Las noticias que llegan desde Buenos Aires son preocupantes; la situación parece ser más alarmante y los preparativos guerreros siembran la inquietud en Paraná. Derqui, llevado de su fatal buena fe y de su espíritu conciliador, propone una conferencia amistosa al gobierno de Buenos Aires, el que, con el fin de ganar tiempo, acepta y nombra emisario al Dr. Dalmacio Vélez Sársfield, que no tarda en llegar a Paraná, e iniciar sus conversaciones con los Dres. Benjamín Victorica y Daniel Aráoz, delegados de la Confederación.
A raíz de esas conferencias se firma el “Convenio de Unión” del 6 de junio de 1860 “por el cual se ratifican las disposiciones del pacto del 11 de noviembre del año anterior relativos a la convocatoria de la Convención ad-hoc para tomar en consideración las reformas constitucionales, propuestas por la Convención de Buenos Aires”, esto es, “que la provincia disidente concurriría a la Convención con doce diputados”. “Quince días después de la sanción definitiva de la Convención ad-hoc, el gobierno de Buenos Aires ordenaría la jura y promulgación de la Constitución Nacional y se prorrogarían las sesiones del Congreso Federal para que los diputados y senadores de esa provincia se incorporasen al cuerpo”.

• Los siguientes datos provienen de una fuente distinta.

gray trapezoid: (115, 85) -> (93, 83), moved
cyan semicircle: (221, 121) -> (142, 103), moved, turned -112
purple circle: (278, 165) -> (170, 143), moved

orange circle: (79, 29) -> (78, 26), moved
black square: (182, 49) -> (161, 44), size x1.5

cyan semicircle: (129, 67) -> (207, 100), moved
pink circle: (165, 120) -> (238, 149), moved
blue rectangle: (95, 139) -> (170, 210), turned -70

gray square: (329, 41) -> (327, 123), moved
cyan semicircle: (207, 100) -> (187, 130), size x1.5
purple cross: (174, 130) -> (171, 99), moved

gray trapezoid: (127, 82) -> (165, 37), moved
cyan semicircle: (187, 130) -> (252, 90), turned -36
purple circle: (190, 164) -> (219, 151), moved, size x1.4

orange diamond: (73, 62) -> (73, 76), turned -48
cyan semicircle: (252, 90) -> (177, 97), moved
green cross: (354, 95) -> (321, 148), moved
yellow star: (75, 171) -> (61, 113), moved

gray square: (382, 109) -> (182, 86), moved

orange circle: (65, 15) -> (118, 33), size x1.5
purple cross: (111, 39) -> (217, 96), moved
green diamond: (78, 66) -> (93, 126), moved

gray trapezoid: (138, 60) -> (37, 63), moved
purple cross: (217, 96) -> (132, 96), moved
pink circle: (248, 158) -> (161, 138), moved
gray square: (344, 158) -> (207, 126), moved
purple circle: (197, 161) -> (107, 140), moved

Con la firma del tratado y la satisfacción que del mismo hicieron las partes contratantes, el país respiró. ¡Por fin se terminaba con las discordias y las guerras civiles!. Las relaciones entre la Confederación Argentina y Buenos Aires son cada vez más cordiales y promisorias. Derqui, llevado siempre de su buena fe y de su espíritu de conciliación, hace caso omiso de la falta de cumplimiento de Mitre a algunas cláusulas de las Convenciones, como aquella que se refiere a la cantidad fija de un millón y medio de pesos moneda corriente que Buenos Aires debe entregar para sufragar los gastos nacionales.

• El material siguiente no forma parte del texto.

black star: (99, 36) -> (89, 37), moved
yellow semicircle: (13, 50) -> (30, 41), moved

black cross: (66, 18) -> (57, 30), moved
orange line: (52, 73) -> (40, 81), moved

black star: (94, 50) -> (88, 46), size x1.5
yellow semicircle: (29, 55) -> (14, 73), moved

En Santa Fe se reúne la Convención que ha de ratificar o rectificar, con la concurrencia de los doce diputados de Buenos Aires, la Constitución Federal promulgada el 1º de mayo de 1853 en esa misma ciudad por convocatoria de Urquiza. En las sesiones del 14 al 23 de setiembre queda sancionada definitivamente la Constitución aceptándose la totalidad de las enmiendas propuestas por Buenos Aires.
Corroborando la buena fe de Urquiza y Derqui, éstos aceptan la invitación de Mitre y visitan a Buenos Aires, sellando con su presencia la unión definitiva del país. De regreso en Paraná, Derqui nombra ministros de su gobierno a dos mitristas recalcitrantes: Norberto de la Riestra y Francisco Piro. Más hace aún: asciende a Mitre al grado supremo de brigadier general.
Y en esa pendiente de transigir y transigir sin reservas ni segundas intenciones, como trasunto de la buena fe, Urquiza, gobernador ahora de Entre Ríos, invita a su Palacio de San José, en Concepción del Uruguay, a Mitre y a Derqui. Este llega el 8 de noviembre de 1860 y Mitre el día 10, acompañado de un gran séquito: el coronel Gelly y Obes, ministro de Guerra; los de igual graduación, Conesa, Albariños, Chenaut, Paunero, Dionisio Quesada y Juan Peña; dos edecanes y varios oficiales ayudantes.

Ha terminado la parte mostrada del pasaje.